Find the code described in this post at GitHub!
Logical Problems
You've probably seen images laid out in such a way that they appear to be tiles or blocks in a wall where all the images are justified so there are no ragged edges. I remember that when I first did I spent a few moments casually pondering how it was down. Much, much, later I decided to create a simple website for my brother Alex (aka the pencilist) and display his art in block layout.

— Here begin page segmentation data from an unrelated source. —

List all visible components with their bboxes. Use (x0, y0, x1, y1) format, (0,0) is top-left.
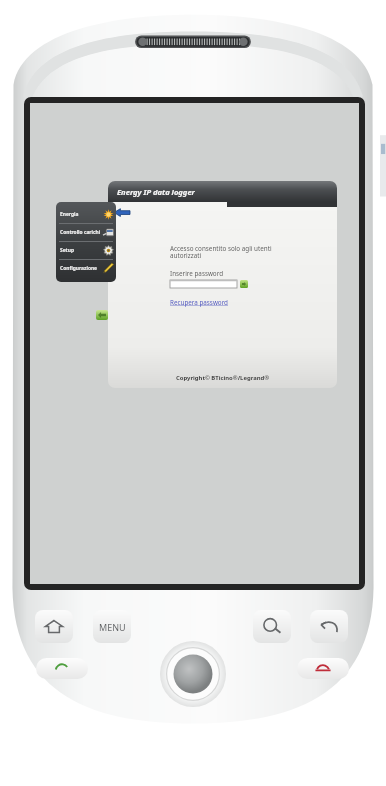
staticText: MENU (99, 621, 126, 633)
button[interactable]: Search (253, 610, 291, 643)
button[interactable]: Back (310, 610, 348, 643)
button[interactable]: MENU (93, 610, 131, 643)
button[interactable]: Back (114, 208, 130, 217)
staticText: Energy IP data logger (117, 187, 195, 197)
staticText: Accesso consentito solo agli utenti auto… (170, 244, 272, 260)
button[interactable]: End call (297, 658, 349, 679)
staticText: Configurazione (60, 265, 103, 272)
staticText: Inserire password (170, 269, 224, 278)
button[interactable]: Recupera password (170, 298, 228, 307)
staticText: Controllo carichi (60, 229, 103, 236)
button[interactable]: Submit password (240, 280, 248, 288)
staticText: Copyright© BTicino®/Legrand® (176, 374, 270, 382)
button[interactable]: Setup (56, 242, 116, 259)
button[interactable]: Call (36, 658, 88, 679)
button[interactable]: Trackball (160, 641, 226, 707)
button[interactable]: Home (35, 610, 73, 643)
staticText: Setup (60, 247, 103, 254)
button[interactable]: Configurazione (56, 260, 116, 277)
button[interactable] (170, 280, 237, 288)
button[interactable]: Energia (56, 206, 116, 223)
staticText: Energia (60, 211, 103, 218)
button[interactable]: Controllo carichi (56, 224, 116, 241)
button[interactable]: Login (96, 310, 108, 320)
staticText: Recupera password (170, 298, 228, 307)
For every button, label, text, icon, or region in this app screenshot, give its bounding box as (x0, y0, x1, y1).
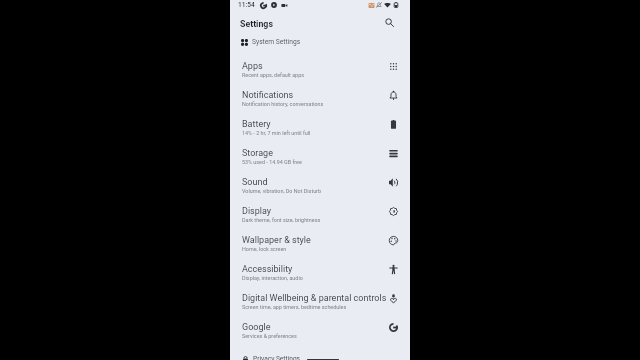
staticText: Dark theme, font size, brightness (242, 217, 321, 223)
button[interactable]: Storage (230, 142, 410, 171)
staticText: Apps (242, 61, 263, 72)
staticText: 11:54 (238, 1, 255, 9)
staticText: Privacy Settings (253, 355, 301, 360)
button[interactable]: Digital Wellbeing & parental controls (230, 287, 410, 316)
staticText: Volume, vibration, Do Not Disturb (242, 188, 321, 194)
staticText: Screen time, app timers, bedtime schedul… (242, 304, 347, 310)
staticText: 14% - 2 hr, 7 min left until full (242, 130, 311, 136)
staticText: Home, lock screen (242, 246, 287, 252)
staticText: Storage (242, 148, 273, 159)
button[interactable]: Google (230, 316, 410, 345)
staticText: Battery (242, 119, 271, 130)
staticText: Google (242, 322, 271, 333)
staticText: Notifications (242, 90, 294, 101)
staticText: 53% used - 14.94 GB free (242, 159, 302, 165)
staticText: Digital Wellbeing & parental controls (242, 293, 387, 304)
button[interactable]: Display (230, 200, 410, 229)
button[interactable]: System Settings (230, 35, 410, 49)
button[interactable]: Search (382, 15, 396, 29)
staticText: Services & preferences (242, 333, 297, 339)
staticText: Notification history, conversations (242, 101, 324, 107)
button[interactable]: Accessibility (230, 258, 410, 287)
staticText: System Settings (252, 38, 301, 46)
staticText: Accessibility (242, 264, 293, 275)
button[interactable]: Sound (230, 171, 410, 200)
button[interactable]: Apps (230, 55, 410, 84)
staticText: Settings (240, 19, 273, 29)
staticText: Display (242, 206, 272, 217)
button[interactable]: Notifications (230, 84, 410, 113)
button[interactable]: Battery (230, 113, 410, 142)
staticText: Recent apps, default apps (242, 72, 304, 78)
staticText: Wallpaper & style (242, 235, 311, 246)
staticText: Sound (242, 177, 268, 188)
staticText: Display, interaction, audio (242, 275, 303, 281)
button[interactable]: Wallpaper & style (230, 229, 410, 258)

As the maintainer of the web site I had some requirements: I needed to be able to add new images so that they appeared as the upper left-most image, this meant that the number of rows and images that make up the rows would change; I didn't want to have to do any math when an image was added; I didn't want to copy and paste a lot of formatted HTML; I didn't want to update attribute values (like width and height) for older images when a new one was added and the older image's row might change; also what if I needed to move images around later or only display filtered images! After thinking about it for a little while I had an "A ha!" moment and came up with a solution. Now this is probably not a unique solution but it's interesting because there are two logical problems that need to be solved to create a layout like this.
Images in a row
Notice that in scrollable solutions the images are laid out in rows and each image in a row has the same height; however every row may have a different height. From this I inferred that a decision was made to include certain images in each row so the first thing I did was answer this question:
"How may images can be in a row?"
It occurred to me that a row could be defined as a vector of "blocks" each with an equal width. Based on an image's aspect ratio (width divided by height) I could assign each image a width in "blocks."
arThreeTwo: 3 / 2, // 1.5
arTwoOne: (2 / 1) + .2, // 2 (plus a small amount of buffer)
/**
* Calculates how many blocks each image will occupy in a row.
* @param {number} aspectRatio The width of the image divided by the height of the image.
* @returns {number} The number of blocks.
*/
calculateBlocks: function (aspectRatio) {
var blocks = 1; // portrait image
if (this.arTwoOne < aspectRatio) {
blocks = 6; // panoramic image
} else if (this.arThreeTwo < aspectRatio) {
blocks = 3;
} else if (1 < aspectRatio) {
blocks = 2.5;
}
return blocks;
}
I determined that I would display the images in a container so that each row was 800 pixels wide. Based on the appearance of a portrait image I decided that a row of six blocks would look good. Now iterating over the collection of all images from the beginning I create an array whose elements will represent the images in a row. I add the blocks the next image requires to the total number of blocks currently in the array, if the result is less than or equal to six I push the image onto the array otherwise a new array is created for the next row and the image is pushed onto the new array (taking care to handle the end of the collection where there may be a row that takes up less than six blocks).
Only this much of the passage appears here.